■ **WORK ITEM**:
Exact transcript, pictures excluded: write out every record below.

■ **RECORD EXCERPTS**:
◇ ◇ ◇ ◇ ◇ ◇ ◇
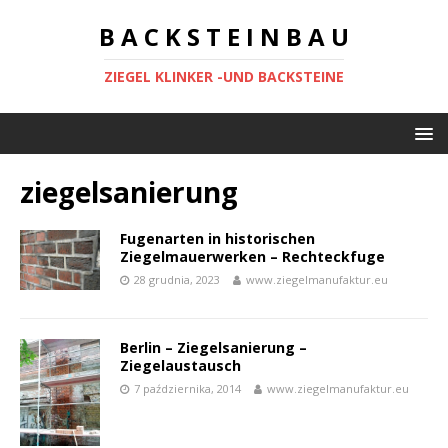
B A C K S T E I N B A U
ZIEGEL KLINKER -UND BACKSTEINE
ziegelsanierung
Fugenarten in historischen
Ziegelmauerwerken – Rechteckfuge
28 grudnia, 2023
www.ziegelmanufaktur.eu
Berlin – Ziegelsanierung –
Ziegelaustausch
7 października, 2014
www.ziegelmanufaktur.eu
◇ ◇ ◇ ◇ ◇ ◇ ◇
■ **REPLY TO THE EXERCISE**:
B A C K S T E I N B A U
ZIEGEL KLINKER -UND BACKSTEINE
ziegelsanierung
Fugenarten in historischen
Ziegelmauerwerken – Rechteckfuge
28 grudnia, 2023
www.ziegelmanufaktur.eu
Berlin – Ziegelsanierung –
Ziegelaustausch
7 października, 2014
www.ziegelmanufaktur.eu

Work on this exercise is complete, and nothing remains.